=== Begin Enclosure ===
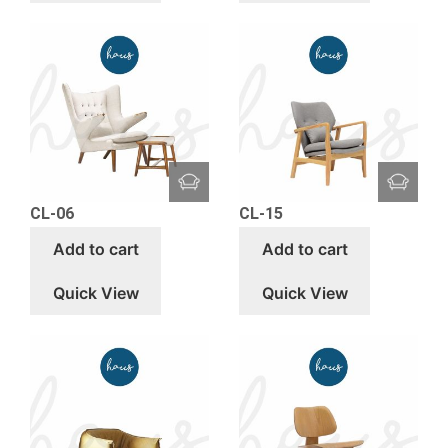
CL-06
CL-15
Add to cart
Add to cart
Quick View
Quick View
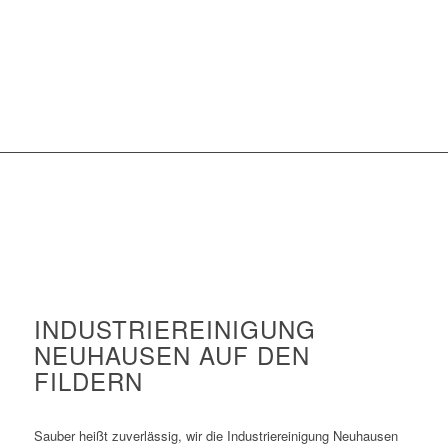
INDUSTRIEREINIGUNG
NEUHAUSEN AUF DEN
FILDERN
Sauber heißt zuverlässig, wir die Industriereinigung Neuhausen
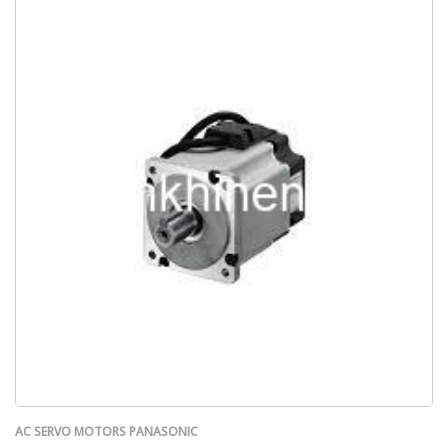
AC SERVO MOTORS PANASONIC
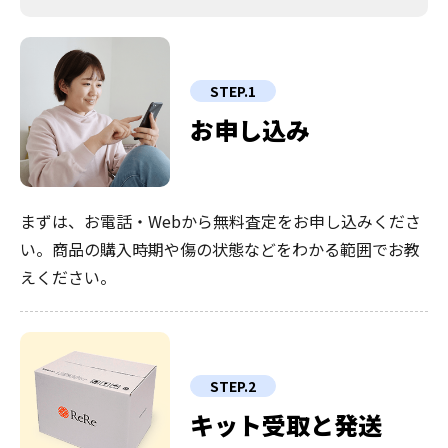
STEP.1
お申し込み
まずは、お電話・Webから無料査定をお申し込みくださ
い。商品の購入時期や傷の状態などをわかる範囲でお教
えください。
STEP.2
キット受取と発送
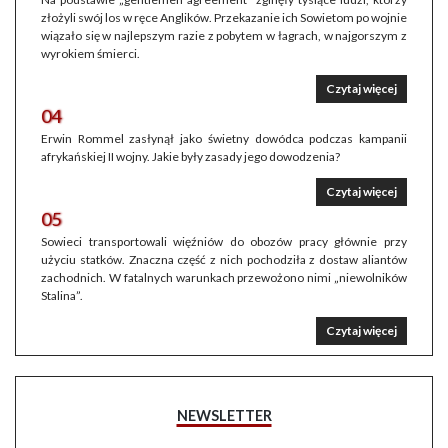
złożyli swój los w ręce Anglików. Przekazanie ich Sowietom po wojnie
wiązało się w najlepszym razie z pobytem w łagrach, w najgorszym z
wyrokiem śmierci.
Czytaj więcej
04
Erwin Rommel zasłynął jako świetny dowódca podczas kampanii
afrykańskiej II wojny. Jakie były zasady jego dowodzenia?
Czytaj więcej
05
Sowieci transportowali więźniów do obozów pracy głównie przy
użyciu statków. Znaczna część z nich pochodziła z dostaw aliantów
zachodnich. W fatalnych warunkach przewożono nimi „niewolników
Stalina”.
Czytaj więcej
NEWSLETTER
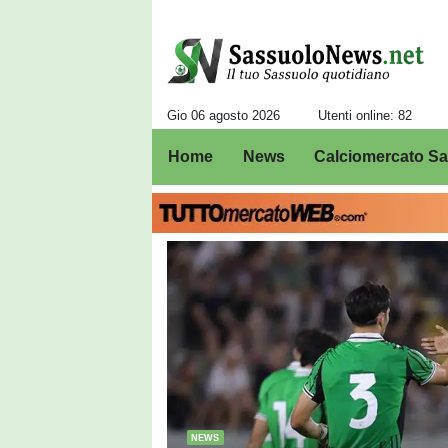
Gio 06 agosto 2026
Utenti online: 82
Home
News
Calciomercato S
Sassuolo News: 
NEWS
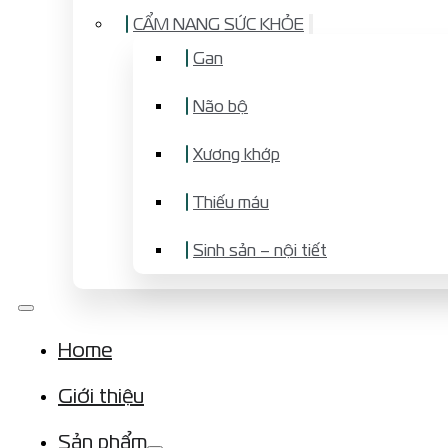
CẨM NANG SỨC KHỎE
Gan
Não bộ
Xương khớp
Thiếu máu
Sinh sản – nội tiết
Home
Giới thiệu
Sản phẩm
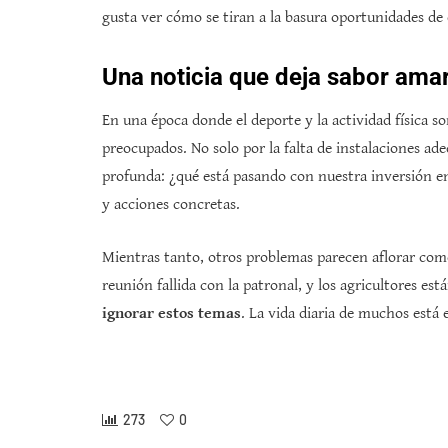
gusta ver cómo se tiran a la basura oportunidades de 
Una noticia que deja sabor ama
En una época donde el deporte y la actividad física s
preocupados. No solo por la falta de instalaciones ad
profunda: ¿qué está pasando con nuestra inversión en
y acciones concretas.
Mientras tanto, otros problemas parecen aflorar como 
reunión fallida con la patronal, y los agricultores es
ignorar estos temas
. La vida diaria de muchos está 
273
0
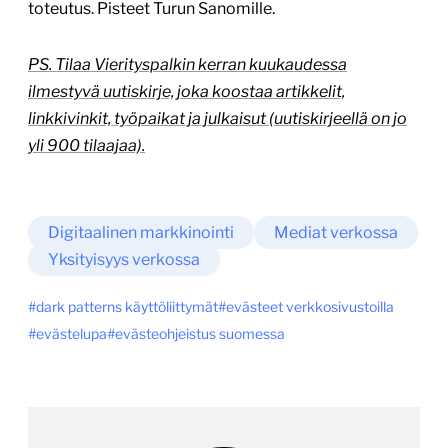
toteutus. Pisteet Turun Sanomille.
PS. Tilaa Vierityspalkin kerran kuukaudessa
ilmestyvä uutiskirje, joka koostaa artikkelit,
linkkivinkit, työpaikat ja julkaisut (uutiskirjeellä on jo
yli 900 tilaajaa).
Digitaalinen markkinointi
Mediat verkossa
Yksityisyys verkossa
dark patterns käyttöliittymät
evästeet verkkosivustoilla
evästelupa
evästeohjeistus suomessa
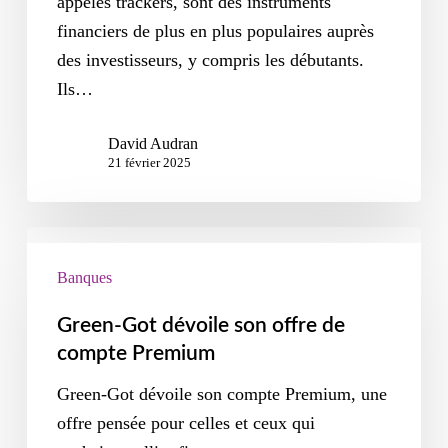
appelés trackers, sont des instruments
financiers de plus en plus populaires auprès
des investisseurs, y compris les débutants.
Ils…
David Audran
21 février 2025
Banques
Green-Got dévoile son offre de
compte Premium
Green-Got dévoile son compte Premium, une
offre pensée pour celles et ceux qui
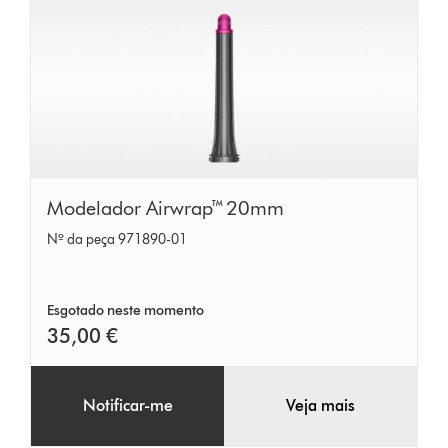
Modelador
Modelador Airwrap™ 20mm
Airwrap™
Nº da peça 971890-01
20mm
Esgotado neste momento
35,00 €
Notificar-me
Veja mais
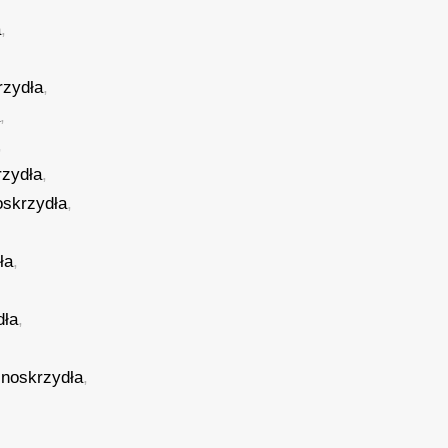
a
,
rzydła
,
a
,
,
rzydła
,
oskrzydła
,
ła
,
dła
,
lnoskrzydła
,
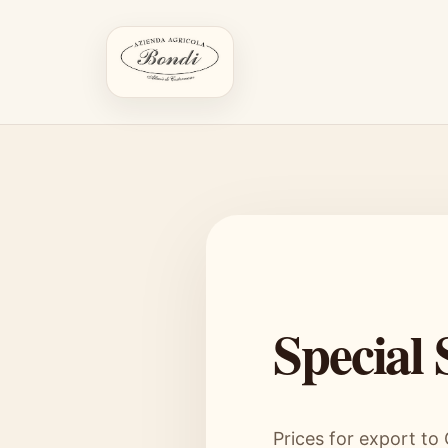
Special
Prices for export to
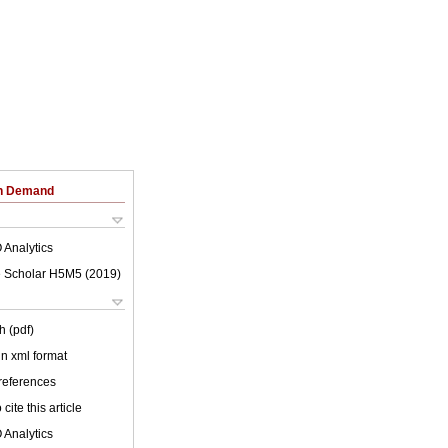
on Demand
 Analytics
 Scholar H5M5 (
2019
)
h (pdf)
 in xml format
 references
cite this article
 Analytics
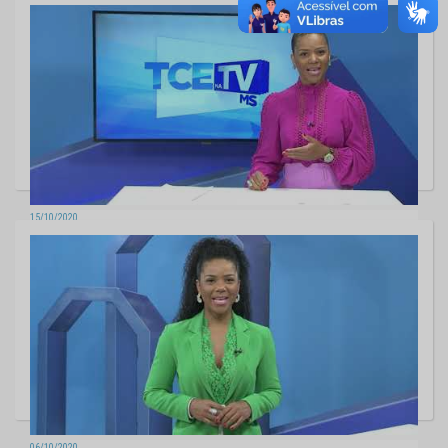
TCE na TV - Edição 558
15/10/2020
TCE na TV - Edição 557
06/10/2020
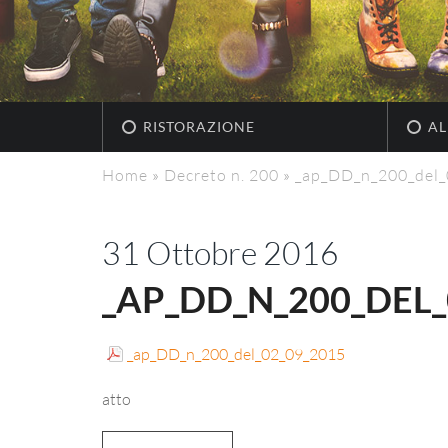
RISTORAZIONE
AL
Home
»
Decreto n. 200
»
_ap_DD_n_200_del
31 Ottobre 2016
_AP_DD_N_200_DEL_
_ap_DD_n_200_del_02_09_2015
atto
=== End Enclosure ===
Gather every line from the entries above where the word "Edição" appears, and copy them.

TCE na TV - Edição 558
TCE na TV - Edição 557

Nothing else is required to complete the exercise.